In one embodiment, the present disclosure is a method and apparatus for multimodal content translation. In one embodiment, a method for translating content includes receiving the content via a first modality, extracting at least one verbal component and at least one non-verbal component from the content, and translating the at least one verbal component and the at least one non-verbal component into translated content, where the translated content is in a form for output in a second modality.

Description

    FIELD OF THE DISCLOSURE
  • The present disclosure relates generally to methods for translating content between different modalities. One embodiment of the present disclosure is implemented within the context of social networks.
  • Users communicate with each other over communication devices in a variety of formats. For example, users may send messages directly to other users as a one-to-one interaction. Alternatively, within the social network context, users may post publicly or privately viewable messages (e.g., text-based, video-based, audio-based, or tactile-based messages) on their own accounts or to each other's accounts. Thus, a plurality of modalities is supported in these communications. A “modality” is a sense through which a human can receive the output of a computing device or provide input to the computing device. Any human sense can be translated into a modality.
  • Modern communication applications can convey the verbal and non-verbal content of a message (e.g., the words contained in the message and associated emotions). Non-verbal content plays a key role in human communications and can entirely change the meaning of a particular instance of verbal content (for instance, the phrase “Hey you!” could be uttered in a friendly way, a surprised way, an angry way, or the like).
  • SUMMARY
  • In one embodiment, the present disclosure is a method and apparatus for multimodal content translation.
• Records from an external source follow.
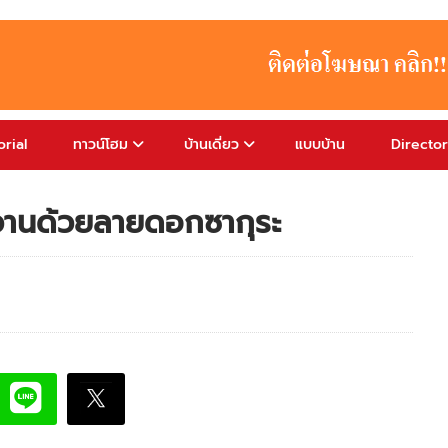
rial
ทาวน์โฮม
บ้านเดี่ยว
แบบบ้าน
Directo
วานด้วยลายดอกซากุระ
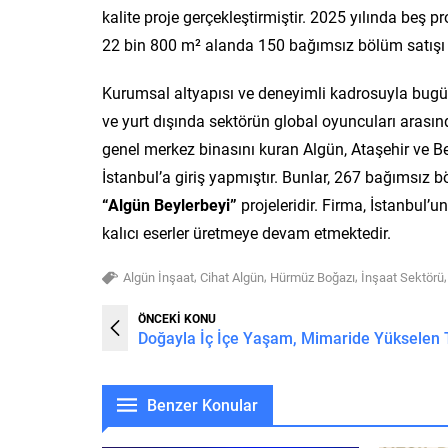
kalite proje gerçekleştirmiştir. 2025 yılında beş 
22 bin 800 m² alanda 150 bağımsız bölüm satışı g
Kurumsal altyapısı ve deneyimli kadrosuyla bugüne
ve yurt dışında sektörün global oyuncuları arası
genel merkez binasını kuran Algün, Ataşehir ve Be
İstanbul’a giriş yapmıştır. Bunlar, 267 bağımsız
“Algün Beylerbeyi”
projeleridir. Firma, İstanbul’
kalıcı eserler üretmeye devam etmektedir.
,
,
,
Algün İnşaat
Cihat Algün
Hürmüz Boğazı
İnşaat Sektörü
ÖNCEKİ KONU
Doğayla İç İçe Yaşam, Mimaride Yükselen 
Benzer Konular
In one embodiment, a method for translating content includes receiving the content via a first modality, extracting at least one verbal component and at least one non-verbal component from the content, and translating the at least one verbal component and the at least one non-verbal component into translated content, where the translated content is in a form for output in a second modality.
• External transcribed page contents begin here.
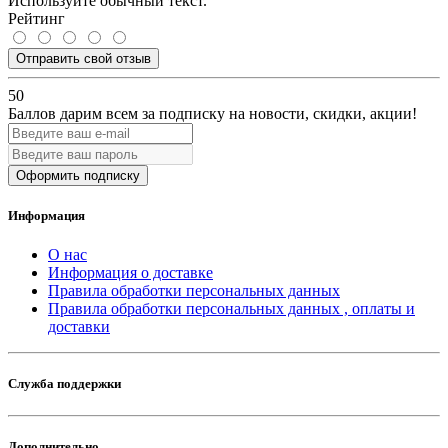
Используйте обычный текст.
Рейтинг
Отправить свой отзыв
50
Баллов дарим всем за подписку на новости
, скидки, акции
!
Оформить подписку
Информация
О нас
Информация о доставке
Правила обработки персональных данных
Правила обработки персональных данных , оплаты и
доставки
Служба поддержки
Дополнительно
  • BRIEF DESCRIPTION OF THE DRAWINGS
  • The teaching of the present disclosure can be readily understood by considering the following detailed description in conjunction with the accompanying drawings, in which:
  • FIG. 1 is a schematic diagram illustrating an exemplary network, according to embodiments of the present disclosure;
  • FIG. 2 is a flow diagram illustrating a first embodiment of a method for performing multimodal content translation, according to the present disclosure;
  • FIG. 3 is a flow diagram illustrating a second embodiment of a method for performing multimodal content translation, according to the present disclosure; and
  • FIG. 4 is a high level block diagram of the multimodal content translation method that is implemented using a general purpose computing device.
  • To facilitate understanding, identical reference numerals have been used, where possible, to designate identical elements that are common to the figures.
  • DETAILED DESCRIPTION
  • In one embodiment, the present disclosure is a method and apparatus for multimodal content translation. By “multimodal,” it is meant that embodiments of the present disclosure can translate content between different modalities (such as visual, audible, and tactile modalities) while preserving both the verbal and non-verbal components of the content. For example, a textual translation of an audio message may include a transcription of the verbal content (i.e., words) as well as non-verbal indicators (e.g., punctuation) that are intended to convey the emotion expressed in the audio message. In further embodiments, the present disclosure generates synthetic feedback based on reactions to events. In one embodiment, the translation is performed in real time. One embodiment of the present disclosure is implemented within the context of social networks.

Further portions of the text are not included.